Stephen McAleese comments on Reward button alignment

Stephen McAleese 23 May 2025 22:41 UTC
LW: 2 AF: 1
0
AF
After spending some time chatting with Gemini I’ve learned that a standard model-based RL AGI would probably just be a reward maximizer by default rather than learning complex stable values:
The “goal-content integrity” argument (that an AI might choose not to wirehead to protect its learned task-specific values) requires the AI to be more than just a standard model-based RL agent. It would need:
1. A model of its own values and how they can change.
2. A meta-preference for keeping its current values stable, even if changing them could lead to more “reward” as defined by its immediate reward signal.
The values of humans seem to go beyond maximizing reward and include things like preserving personal identity, self-esteem and maintaining a connection between effort and reward which makes the reward button less appealing than it would be to a standard model-based RL AGI.

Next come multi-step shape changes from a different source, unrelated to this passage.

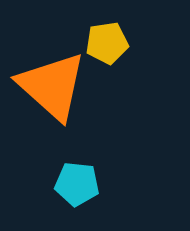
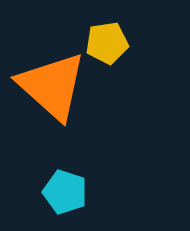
cyan pentagon: moved 12 px left, 8 px down; rotated 12 degrees clockwise
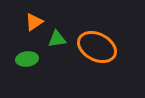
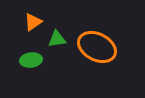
orange triangle: moved 1 px left
green ellipse: moved 4 px right, 1 px down
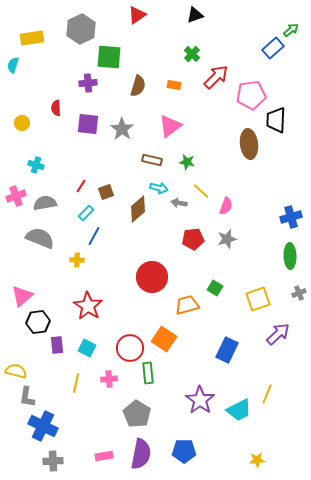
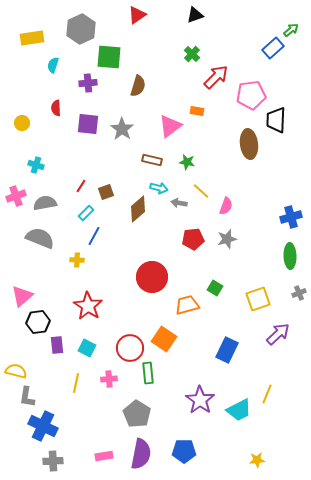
cyan semicircle at (13, 65): moved 40 px right
orange rectangle at (174, 85): moved 23 px right, 26 px down
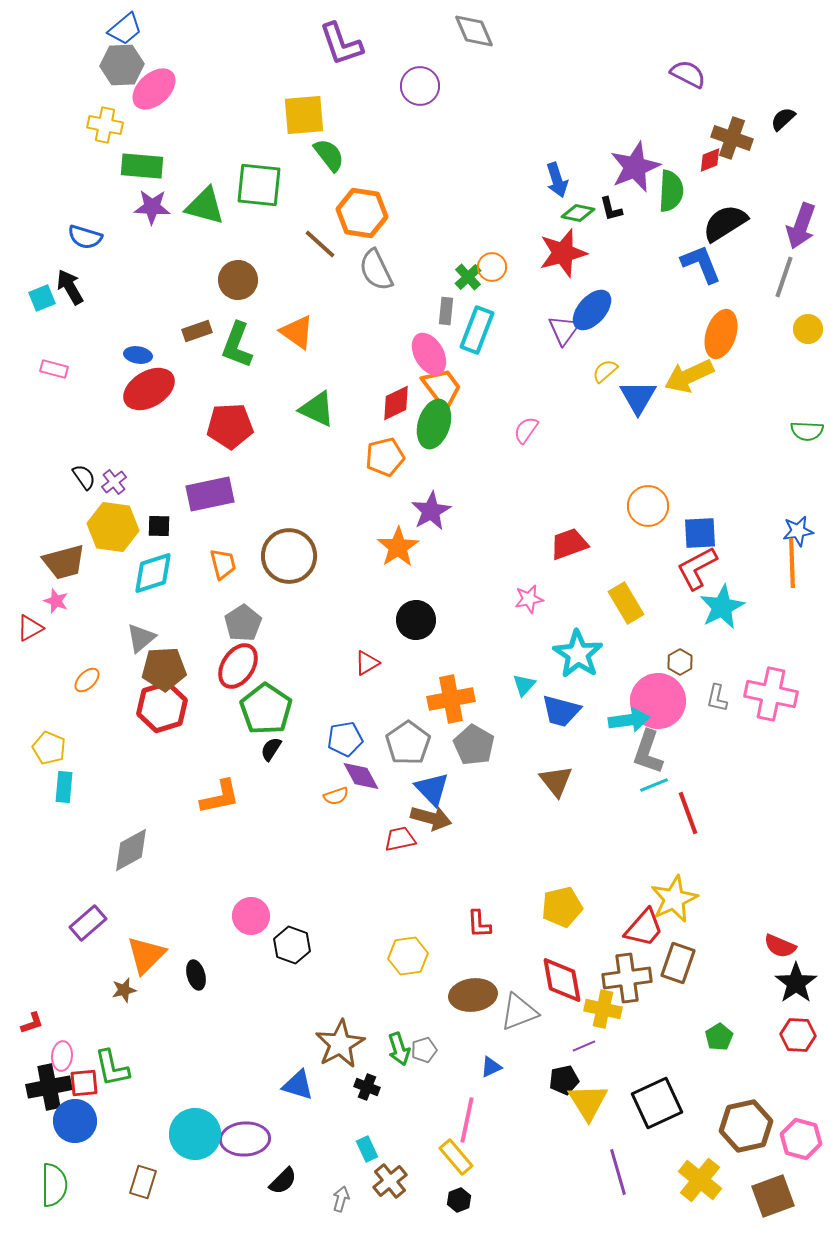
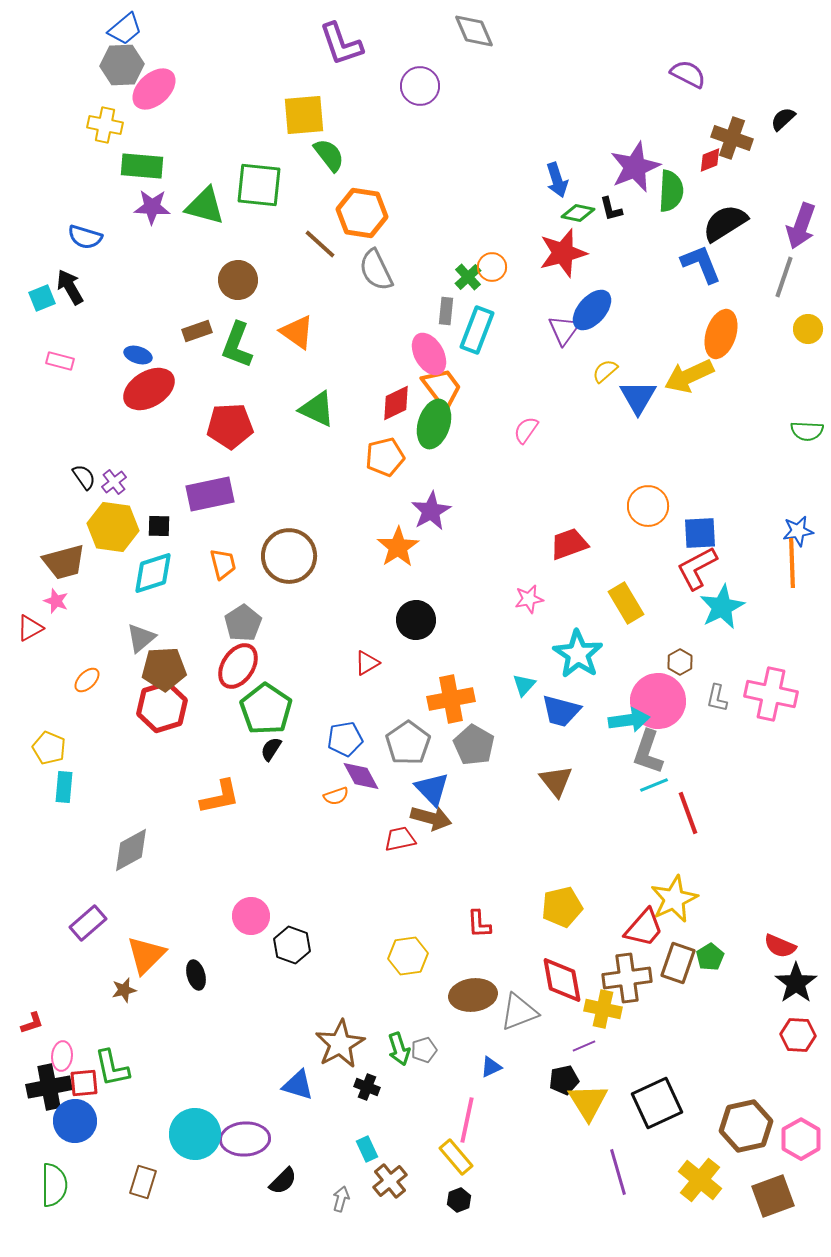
blue ellipse at (138, 355): rotated 8 degrees clockwise
pink rectangle at (54, 369): moved 6 px right, 8 px up
green pentagon at (719, 1037): moved 9 px left, 80 px up
pink hexagon at (801, 1139): rotated 15 degrees clockwise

- Steven Byrnes 24 May 2025 11:16 UTC
  LW: 8 AF: 4
  2
  AF Parent
  Thanks!
  a standard model-based RL AGI would probably just be a reward maximizer by default rather than learning complex stable values
  I’m inclined to disagree, but I’m not sure what “standard” means. I’m thinking of future (especially brain-like) model-based RL agents which constitute full-fledged AGI or ASI. I think such AIs will almost definitely have both “a model of its own values and how they can change” and “a meta-preference for keeping its current values stable, even if changing them could lead to more “reward” as defined by its immediate reward signal.”.
  The values of humans seem to go beyond maximizing reward and include things like preserving personal identity, self-esteem and maintaining a connection between effort and reward which makes the reward button less appealing than it would be to a standard model-based RL AGI.
  To be clear, the premise of this post is that the AI wants me to press the reward button, not that the AI wants reward per se. Those are different, just as “I want to eat when I’m hungry” is different from “I want reward”. Eating when hungry leads to reward, and me pressing the reward button leads to reward, but they’re still different. In particular, “wanting me to press the reward button” is not a wireheading motivation, any more than “wanting to eat when hungry” is a wireheading motivation.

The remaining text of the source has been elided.